Da schwingt natürlich Koketterie mit. Gute Güte, mag es einem spontan entfahren, der soll sich nicht so haben! Doch Andreas Maier gelingt es meisterhaft, seine Empfindsamkeiten, seine Kindheitsnöte, seine Probleme mit der Welt, so wie er sie vorgefunden hat, wie sie ihm erzählt worden ist, wie er sich vielleicht auch ein wenig fiktionalisiert, produktiv umzuwandeln, sie zu Literatur werden zu lassen. Zum Beispiel, wenn er von seinen imaginierten Nachtfiguren berichtet. Oder wenn er beim morgendlichen Aufwachen der Natur oder der Dingwelt gewahr wird: dem Fluss, der immer da ist, dessen Plätschern, oder der Bettdecke, „die mich freundlich einhüllte und auf meiner Seite der Welt war“. Oder wenn dieses Aufwachen, die Zeit, bevor er runter an den Frühstückstisch und damit unter Menschen muss, den großen, schönen Rahmen für die nicht so schönen Bilder aus der Schulzeit bildet.

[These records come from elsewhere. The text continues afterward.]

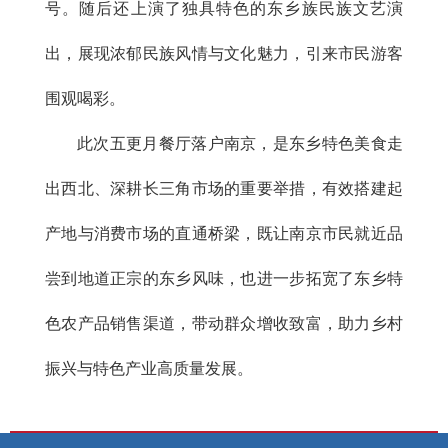
号。随后还上演了独具特色的东乡族民族文艺演
出，展现浓郁民族风情与文化魅力，引来市民游客
围观喝彩。
此次五更月餐厅落户南京，是东乡特色美食走
出西北、深耕长三角市场的重要举措，有效搭建起
产地与消费市场的直通桥梁，既让南京市民就近品
尝到地道正宗的东乡风味，也进一步拓宽了东乡特
色农产品销售渠道，带动群众增收致富，助力乡村
振兴与特色产业高质量发展。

Von einer nostalgischen „Kindheitsbeschwörung“ kann dabei keine Rede sein, von einem verlorenen Paradies, das Andreas Maier herbeizuerinnern sucht. Dieses Paradies war für ihn höchstens die Zeit, in die seine Erinnerung tatsächlich nicht zurückreicht, die kein Wollen, kein Müssen, keine Zwänge und auch nur wenige Menschen kannte, die Zeit, ihn seine Urgroßmutter mit dem Kinderwagen durch die Welt, vor allem den Bad Nauheimer Stadtpark kutschierte. „Es gibt kein besseres Früher“, hat Maier 2010 in seiner Dankesrede zum Wilhelm-Raabe-Preis gesagt, „aber es kann am Früher gezeigt werden, was wir sind.“ Zumindest in der Literatur, davon ist der Erinnerungskünstler Maier überzeugt, lassen sich selbst verloren gegangene Lebensgeräusche wiederfinden. Die Usa fließt hier immer weiter.